The charges, ranging from terrorism to assassination, participation in an insurrectionary movement and mutilation, have been attributed to pro-Kamwina Nsapu armed fighters in the dock or on the run. Since the murder of UN experts on March 12, 2017, the Security Council has been crying out about the "ambush" in which Catalán and Sharp would have fallen.
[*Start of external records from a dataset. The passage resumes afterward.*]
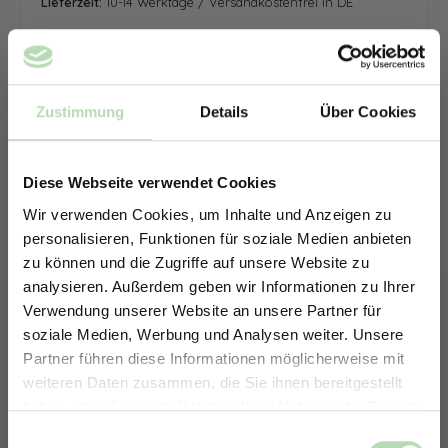
Lieferzeit:
10-14 Werktage / Versandkostenfrei in DE
Zustimmung
Details
Über Cookies
Diese Webseite verwendet Cookies
Wir verwenden Cookies, um Inhalte und Anzeigen zu
personalisieren, Funktionen für soziale Medien anbieten
zu können und die Zugriffe auf unsere Website zu
analysieren. Außerdem geben wir Informationen zu Ihrer
Verwendung unserer Website an unsere Partner für
soziale Medien, Werbung und Analysen weiter. Unsere
Partner führen diese Informationen möglicherweise mit
ERHALTE 5% RABATT AUF
weiteren Daten zusammen, die Sie ihnen bereitgestellt
DEINE RÜCKWÄNDE
haben oder die sie im Rahmen Ihrer Nutzung der Dienste
Jetzt zum Newsletter anmelden.
gesammelt haben.
Keine passende Größe gefunden? -
Einwilligungsauswahl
The council even spoke, in 2018, of the involvement of senior Congolese state officials.

Insufficient verdict, for families

During the trial, prosecutors at the Kananga Military Court argued that the fighters were seeking revenge against the UN. The Kamwina Nsapu rebels accuse the authority of not having prevented the attacks of the Congolese army against them.

For Zaida Catalán's sister, Elisabeth Morseby, the testimony in the case was of questionable reliability. The accused would have spent, according to her, too much time together in prison. The family of the Swede, as well as her government, insisted after the verdict on the importance of continuing the investigation. Swedish Foreign Minister Ann Linde tweeted: "We will study the verdict, and remind that it can be appealed".

During the early stages of the trial, several senior army officers were briefly interrogated. Only one was sentenced on Saturday. Colonel Jean de Dieu Mambweni was in collusion with the militiamen, to whom he provided ammunition. Mambweni was eventually sentenced to ten years in prison for “disobeying orders and failing to assist a person in danger”.

The aftermath of the “first genocide of the XNUMXst century”

The Kamwina Nsapu rebellion erupted in 2016 after the alleged rape of family members of a traditional chief of the Luba ethnic group – the ethnic group of current President Félix Tshisekedi, himself Baluba from Kasai. In light of the selective killings targeting non-Lubas, Congolese journalist Bruno Kasonga called the Kasai conflict the "first genocide of the 21st century".

During the conflict, several abuses are attributed to the Congolese army. Civilian casualties are estimated at more than 3 and many NGO workers are among the casualties. Swede Zaida Catalán and American Michael Sharp, deployed by the UN Security Council to investigate civilian massacres, were beheaded and buried in March 000.

Read: Russia wants to end Western UN experts in Africa

The news and the accusations made by the army against the Kamwina Nsapu, put a stop to hostilities. The heavy military intervention of the FARDC put a bloody end to the conflict. Since the arrest of some twenty of those accused of the assassination of UN experts, the trial has dragged on. In view of the accusations of the families of the victims and of the international authorities, the verdict of this Saturday does not mark, either, the end of the judicial soap opera.